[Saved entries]

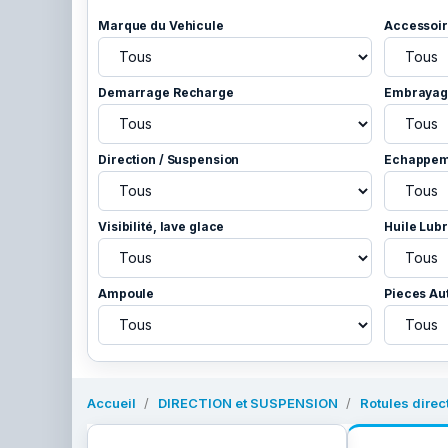
Marque du Vehicule
Accessoir
Demarrage Recharge
Embrayage
Direction / Suspension
Echappem
Visibilité, lave glace
Huile Lubr
Ampoule
Pieces Au
Accueil
DIRECTION et SUSPENSION
Rotules direc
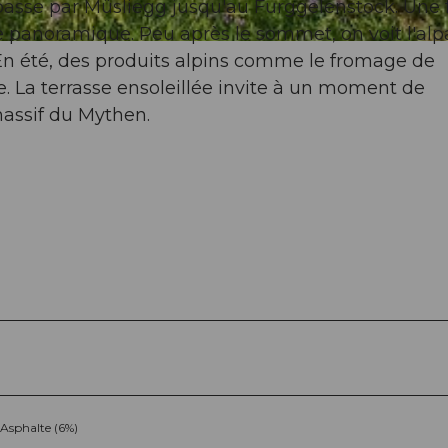
passe par Müsliegg jusqu'au Furggelenstock. Une 
 panoramique. Peu après le sommet, on voit l'al
En été, des produits alpins comme le fromage de
 La terrasse ensoleillée invite à un moment de
massif du Mythen.
Asphalte (6%)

=== What you are asked to do ===
Only the text of the records belongs in your answer, copied exactly as it appears above.

=== Response box ===
Marque du Vehicule
Accessoir
Demarrage Recharge
Embrayage
Direction / Suspension
Echappem
Visibilité, lave glace
Huile Lubr
Ampoule
Pieces Au
Accueil
DIRECTION et SUSPENSION
Rotules direc
passe par Müsliegg jusqu'au Furggelenstock. Une 
 panoramique. Peu après le sommet, on voit l'al
En été, des produits alpins comme le fromage de
 La terrasse ensoleillée invite à un moment de
massif du Mythen.
Asphalte (6%)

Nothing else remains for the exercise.